You can write to CSV, save a lot on that. CSV files are then easily and quickly concatenated using system command line tools. You have Windows, so COPY, for example.
The most annoying thing that can happen is to wake up in the morning and see a monolithic giant file (the result of your script's night vigil) in which something went wrong somewhere after the first 30-60%.
In general, the main thing is whether this is a one-time task. If you load such a volume, say, every couple of days, then, of course, you need to use multiprocessing and set up a normal pipeline with automation and logs.
If we are talking about a one-time custom processing within the framework of R&D, then do not worry, do it as simple as possible.
Write to CSV. Break the volume with a simple slice into several pieces and stupidly start with separate scripts. This will save you time for debugging multiprocessing, no need to block queues, tasks and other things.
Questions about your code:

for row in range(1):
            ws.append(list(sheetname_set))

Why is there a cycle?
Why don't you use pathlib? The code will become more reliable and concise.

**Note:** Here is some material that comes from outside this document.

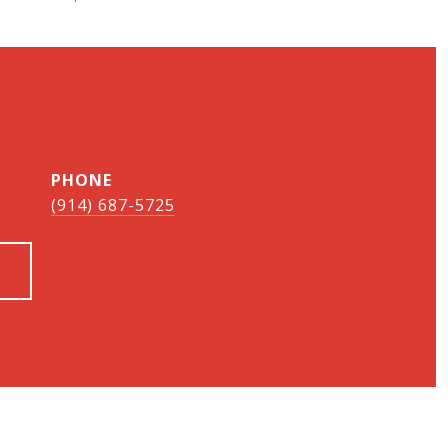
PHONE
(914) 687-5725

Why didn't you add statistics or just logging the running time of different stages of your script? It is necessary to optimize starting from the bottle neck. After the first bottle, the task may not seem so urgent.
If we are talking about R&D and you don’t know what you will do with the data, then objectively useful things can be pulled out and saved into a kind of meta-files for subsequent quick processing. This is beneficial if the bottleneck is stuck in Excel. Pull out in one pass everything that can be useful in sqlite, or at least simple json files, one for each document.